**WHAT YOU SHOULD DO**: Pictures must not appear in the copy. Set down exactly the line with "EVE, Hithium, REPT" and each line after it through the end of the data below.

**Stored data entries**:

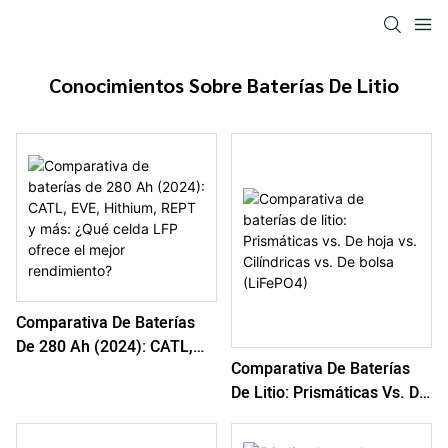
Conocimientos Sobre Baterías De Litio
Comparativa De Baterías
De 280 Ah (2024): CATL,
Comparativa De Baterías
EVE, Hithium, REPT Y Más:
De Litio: Prismáticas Vs. De
¿Qué Celda LFP Ofrece El
Hoja Vs. Cilíndricas Vs. De
Mejor Rendimiento?
Bolsa (LiFePO4)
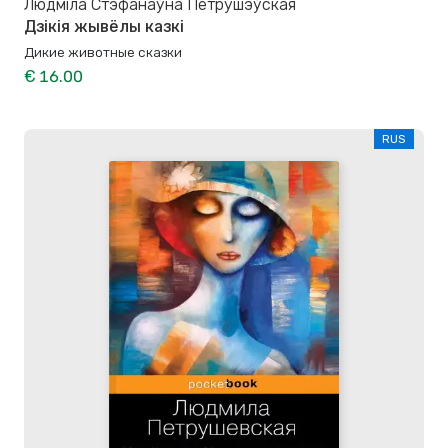
Людміла Стэфанаўна Петрушэўская
Дзікія жывёлы казкі
Дикие животные сказки
€ 16.00
RUS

**SOLUTION TO THIS EXERCISE**:
EVE, Hithium, REPT Y Más:
De Litio: Prismáticas Vs. De
¿Qué Celda LFP Ofrece El
Hoja Vs. Cilíndricas Vs. De
Mejor Rendimiento?
Bolsa (LiFePO4)
Людміла Стэфанаўна Петрушэўская
Дзікія жывёлы казкі
Дикие животные сказки
€ 16.00
RUS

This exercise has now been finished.